# About this task
Before copying, find the line below that contains "Locate an element on the screen. Image"; then return it and all later lines exactly, up to and including the final line, with no pictures.

[Saved entries]
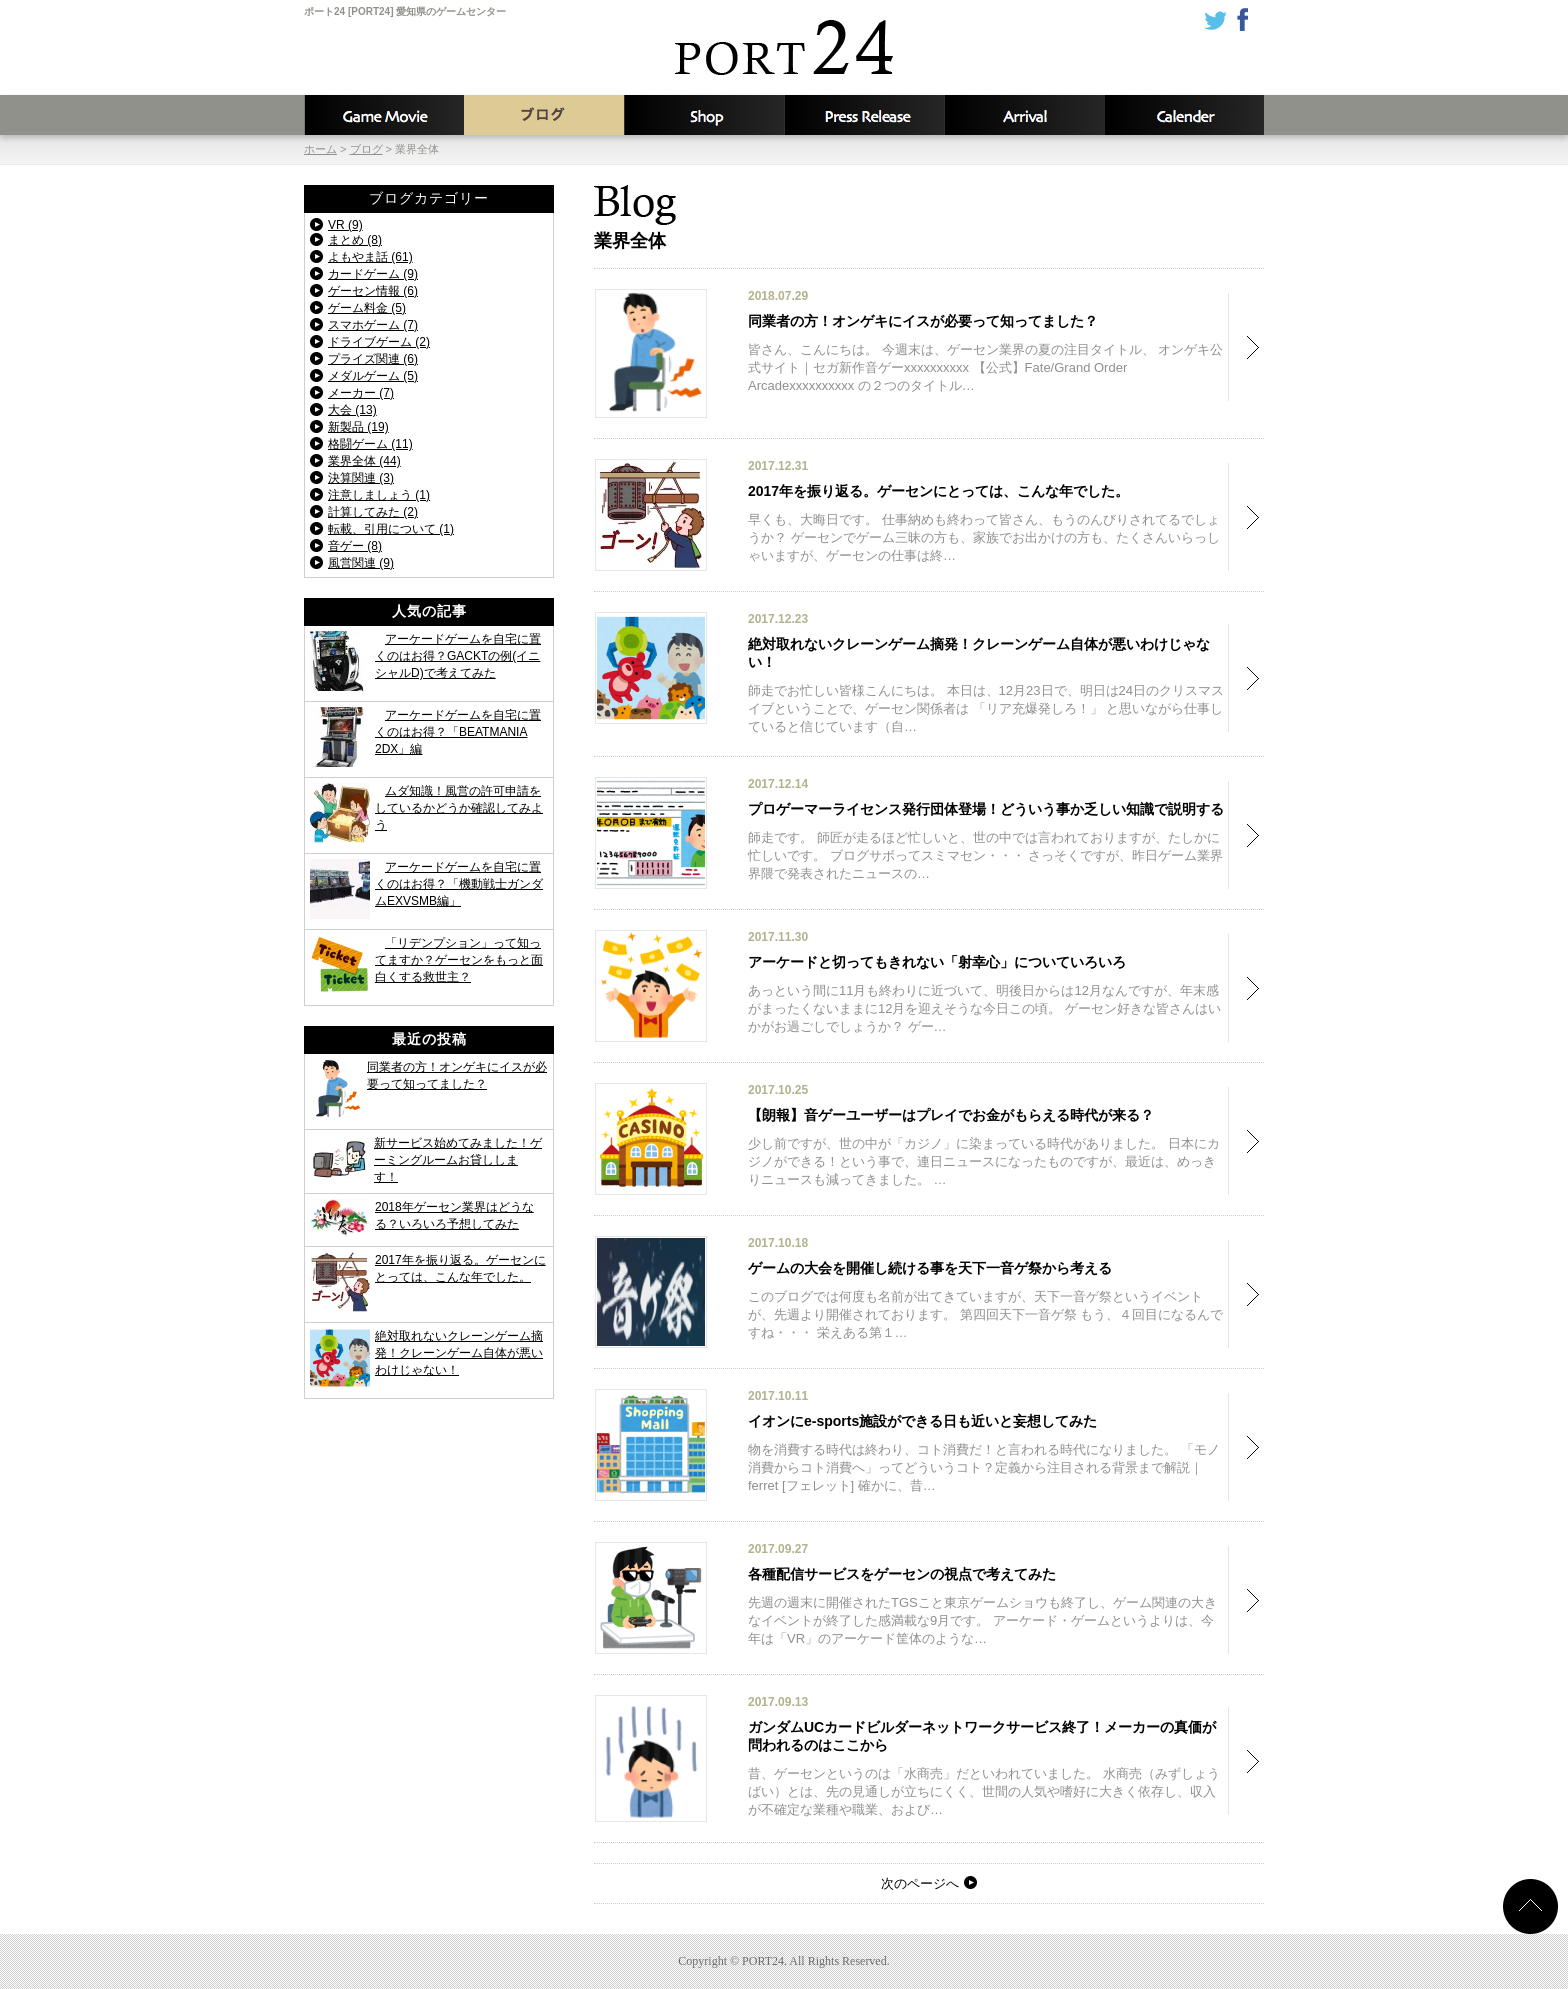  Describe the element at coordinates (864, 115) in the screenshot. I see `新着情報` at that location.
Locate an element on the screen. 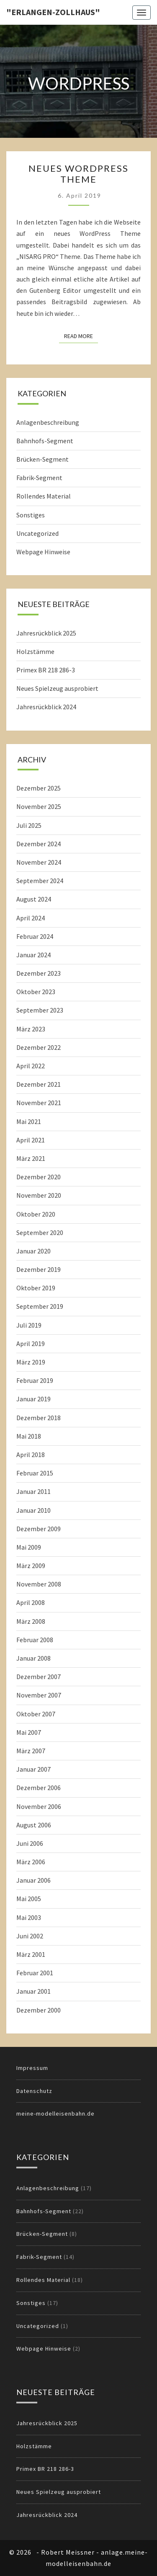  "Erlangen-Zollhaus" is located at coordinates (53, 12).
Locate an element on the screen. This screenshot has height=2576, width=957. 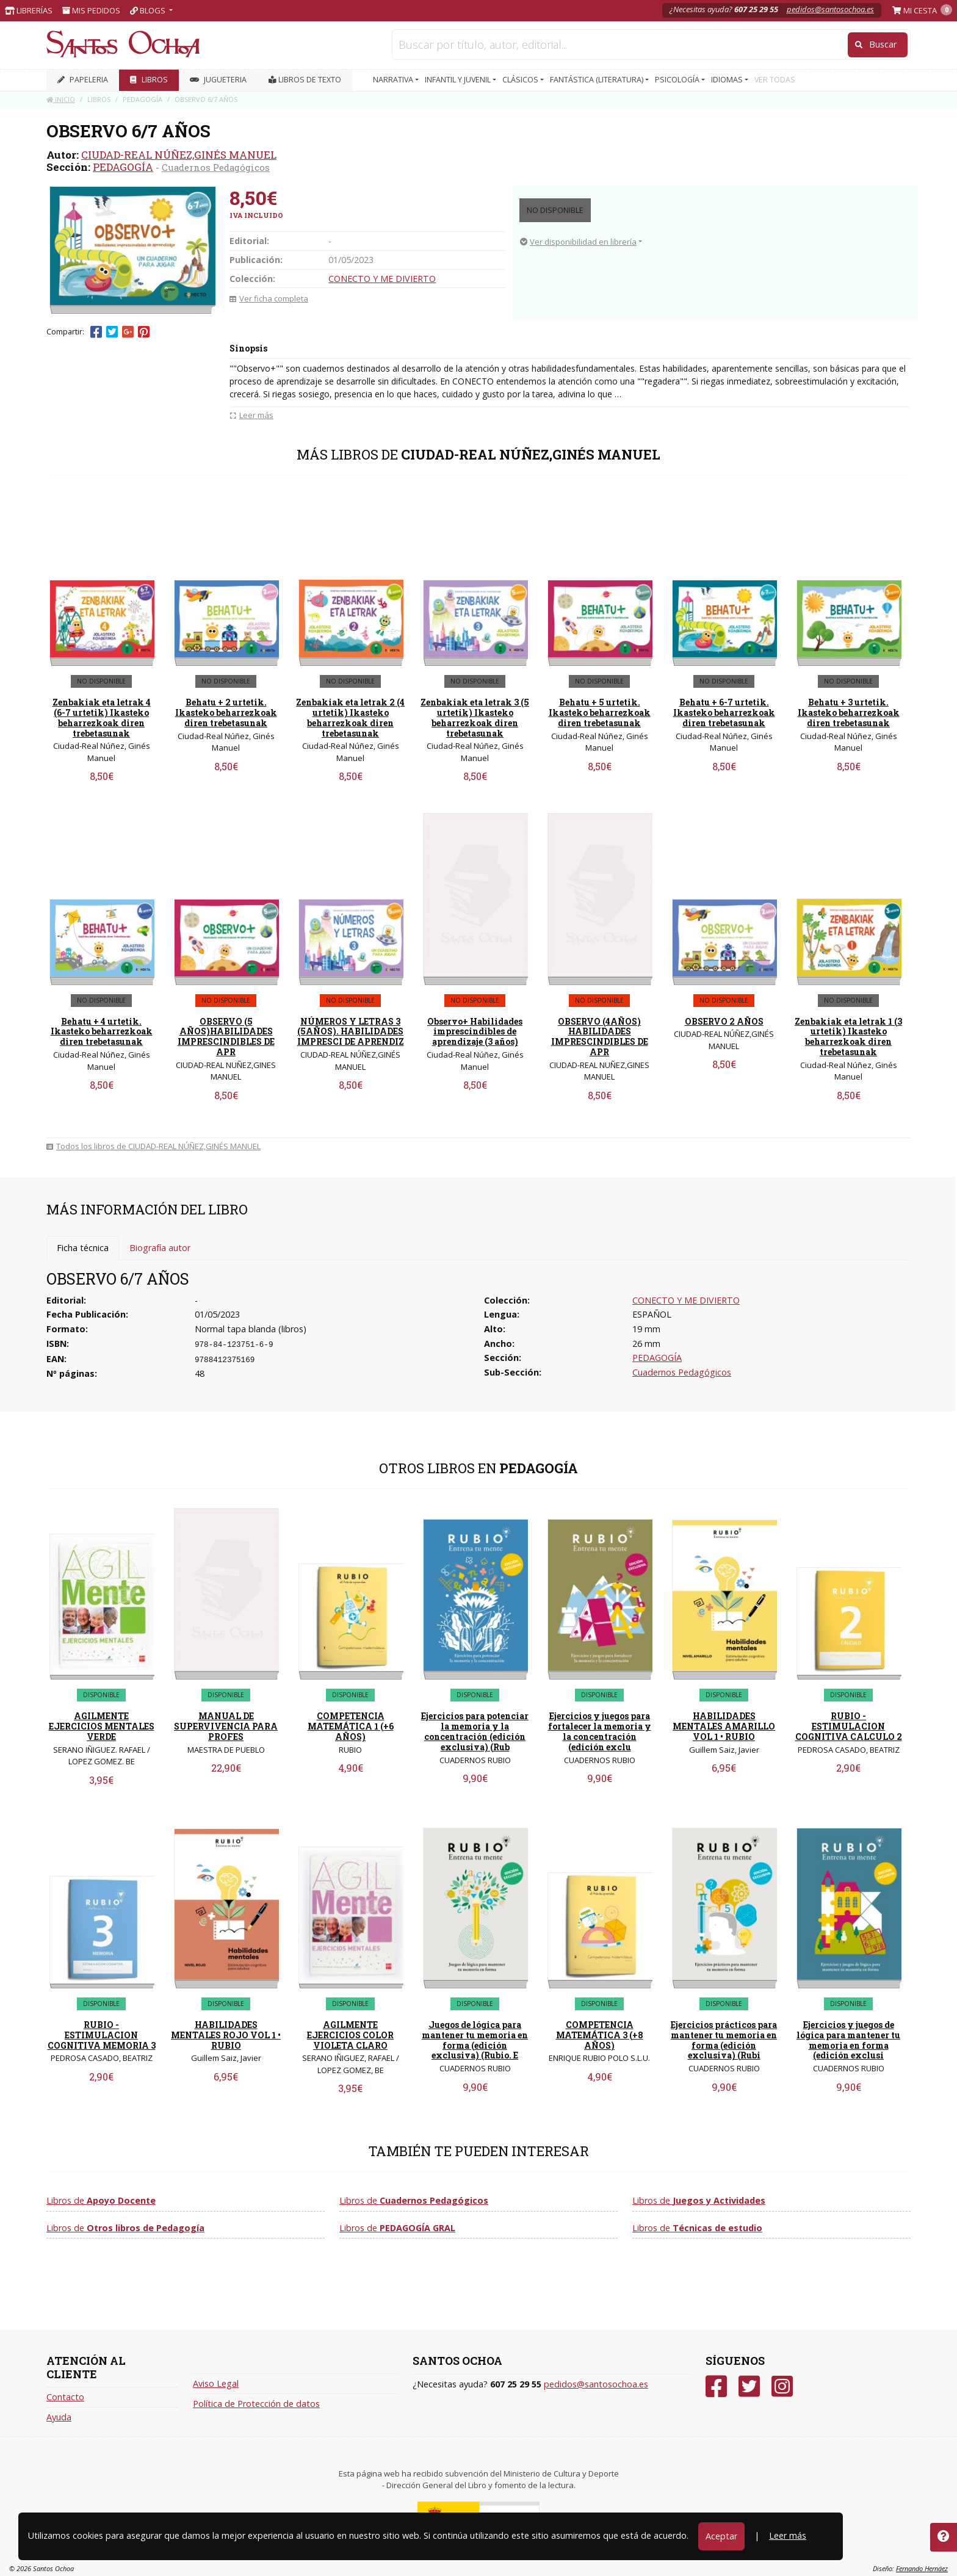
Ficha técnica [tab] is located at coordinates (83, 1248).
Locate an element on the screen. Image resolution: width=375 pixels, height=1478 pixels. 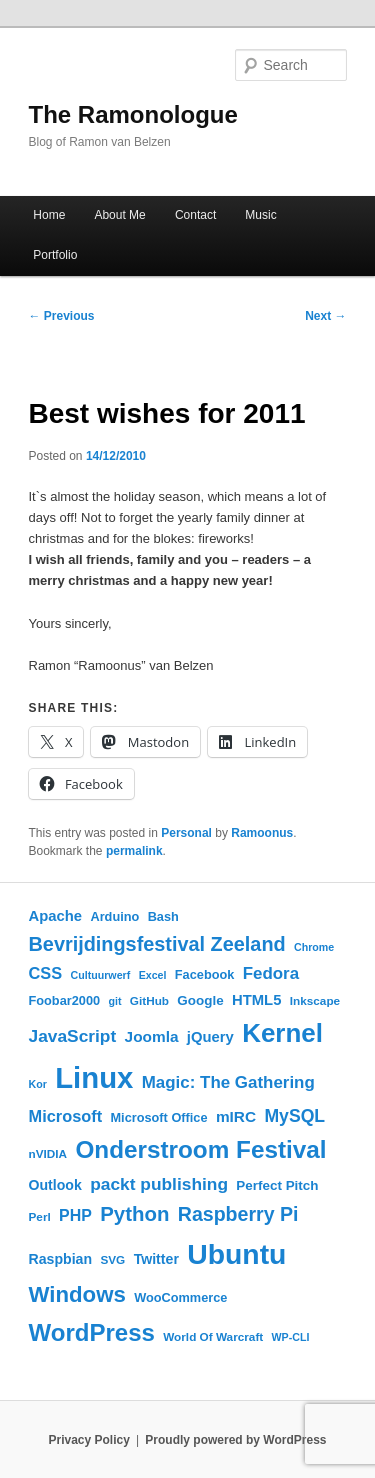
Perfect Pitch [Perfect Pitch (7 items)] is located at coordinates (277, 1185).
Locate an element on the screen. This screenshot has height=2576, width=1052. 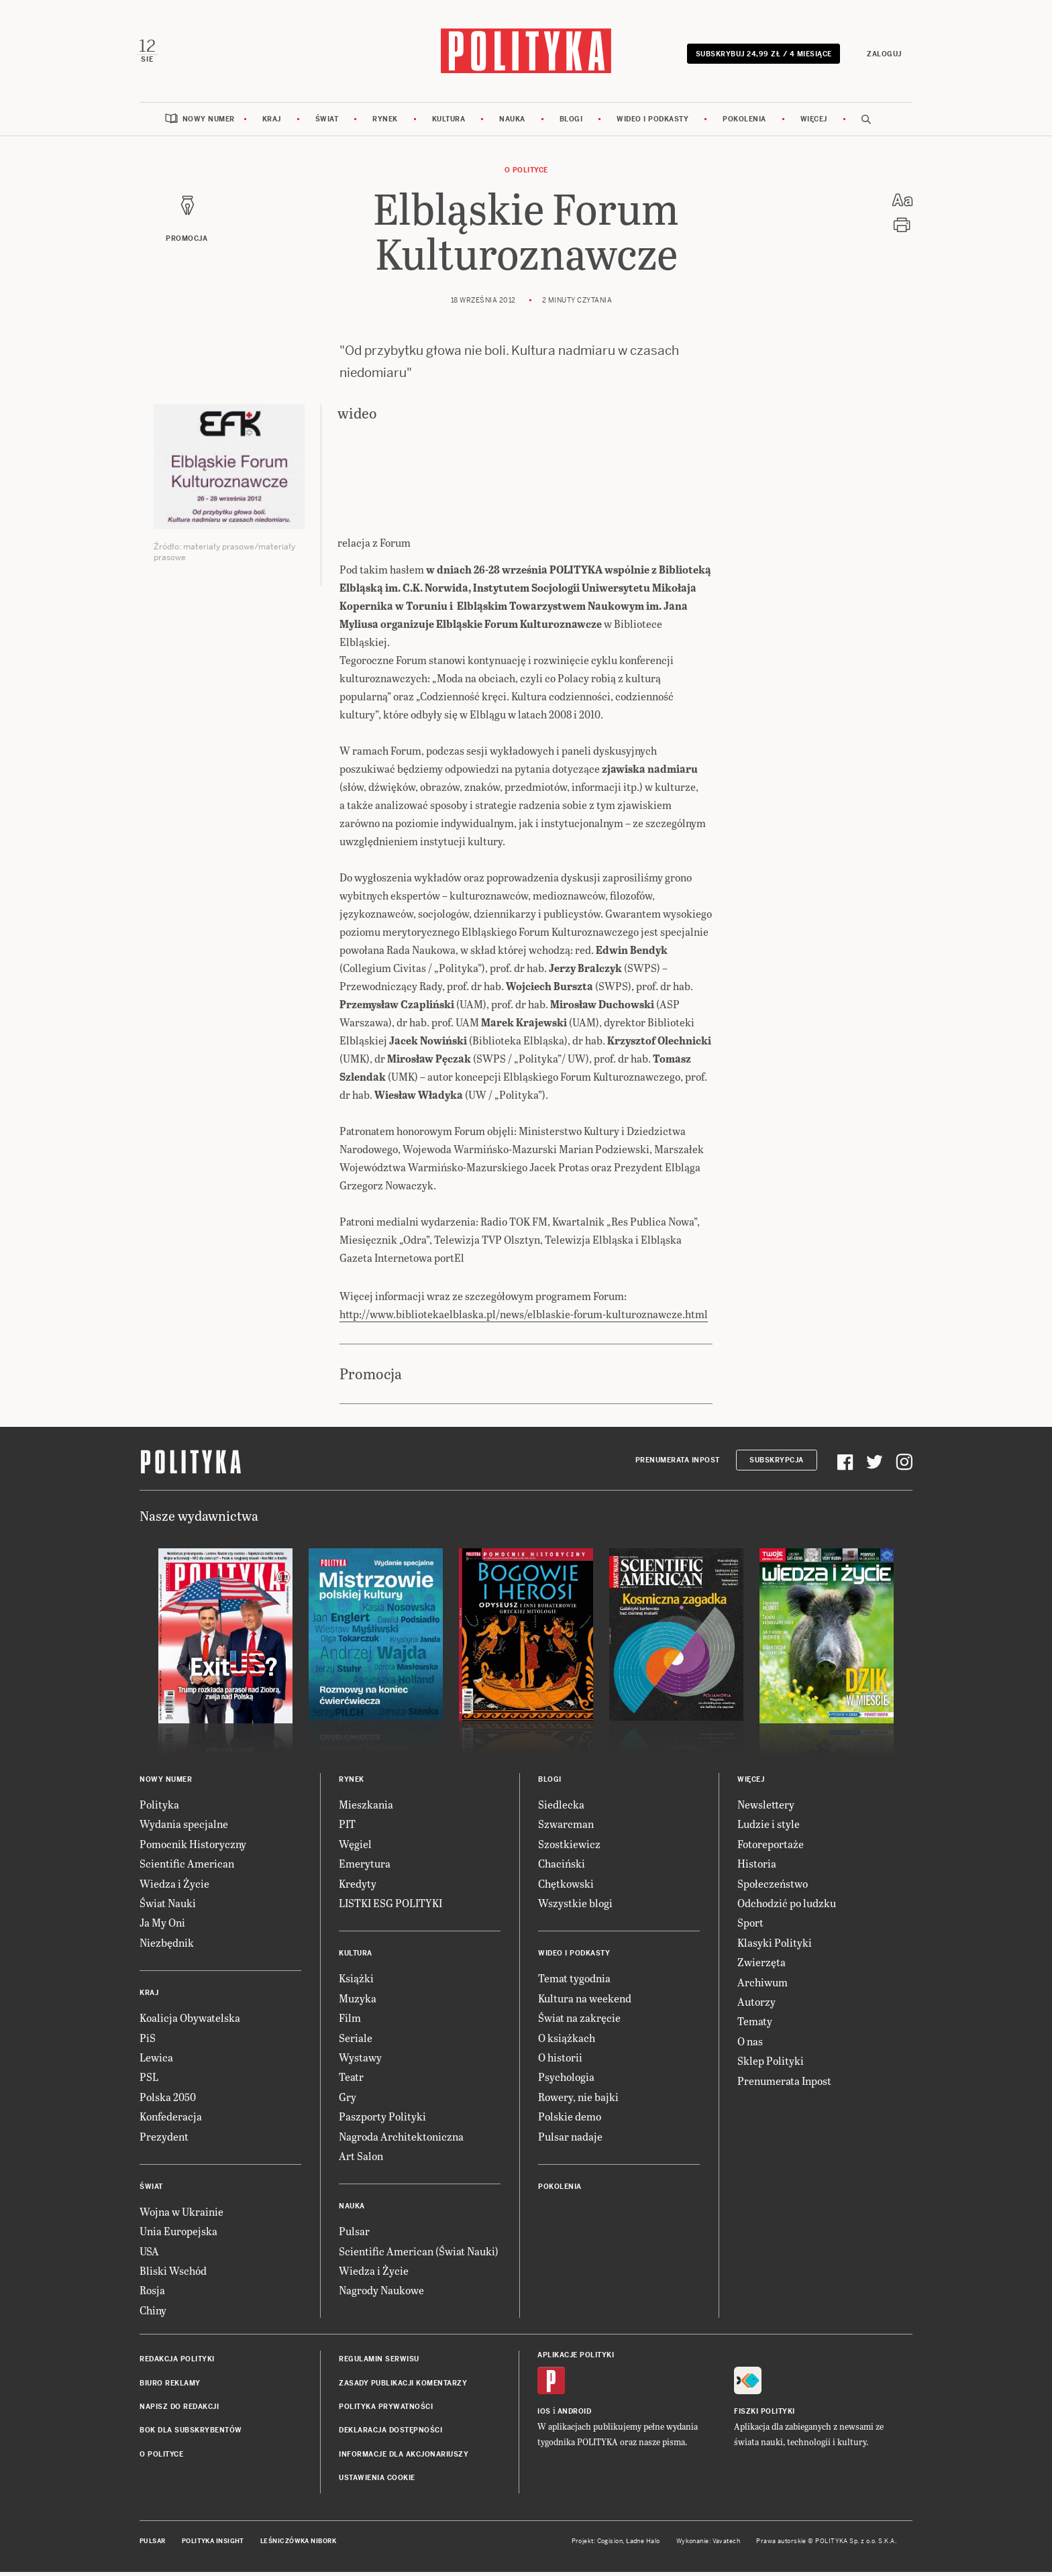
O nas is located at coordinates (750, 2044).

# Exercise result
Locate an element on the screen. Image resolution: width=375 pixels, height=1478 pixels. 
Perfect Pitch [Perfect Pitch (7 items)] is located at coordinates (277, 1185).
Locate an element on the screen. This screenshot has height=2576, width=1052. 
O nas is located at coordinates (750, 2044).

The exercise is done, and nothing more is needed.